If Henry De la Beche ever thought himself criticized with undue harshness (and he did), it might have had something to do with his nose for trouble. As a central figure in a protracted debate about geologic formations in Devonshire, De la Beche studied geology and drew caricatures in the early 19th century. His work, along with that of many other geologists, eventually led to the identification of major geologic periods in the Paleozoic.
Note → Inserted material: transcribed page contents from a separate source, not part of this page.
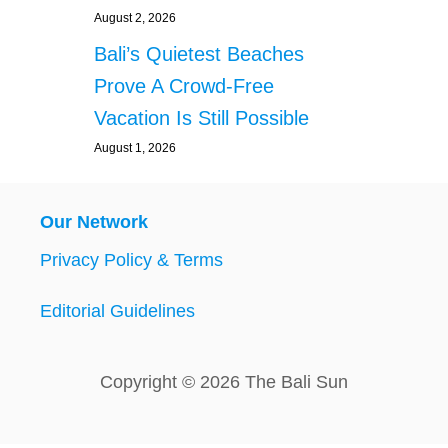
August 2, 2026
Bali’s Quietest Beaches
Prove A Crowd-Free
Vacation Is Still Possible
August 1, 2026
Our Network
Privacy Policy & Terms
Editorial Guidelines
Copyright © 2026 The Bali Sun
In 1834, Roderick Impey Murchison — one of De la Beche's fellow gentleman scientists — was publicizing his "discovery" that a rock formation known as the Greywacke (or Grauwacke) predated the appearance of terrestrial plants. If correct, this finding had huge economic implications. England's favorite 19th-century power source was coal, and coal seams result from ancient swamps. If the Greywacke had no fossil plants, it certainly had no coal seams, and coal miners could save money by looking elsewhere. Unfortunately for Murchison, his hypothesis was wrong, and De la Beche found the proof: fossil plants in the Greywacke that looked like those found in the Carboniferous (the formation best known for its coal deposits). De la Beche shipped a box of his newly discovered fossils to an expert for identification with the understated note, "the specimens, as I need not tell you, acquire considerable interest." They also acquired Murchison's considerable animosity — he had already suppressed the paper of another gentleman geologist who contradicted his hypothesis. When Murchison publicly questioned De la Beche's ability to identify rock formations, De la Beche should not have been surprised, but he apparently was. One result of the Murchison-De la Beche quarrel was this caricature.

Caricature  

De la Beche: This, Gentlemen, is my Nose.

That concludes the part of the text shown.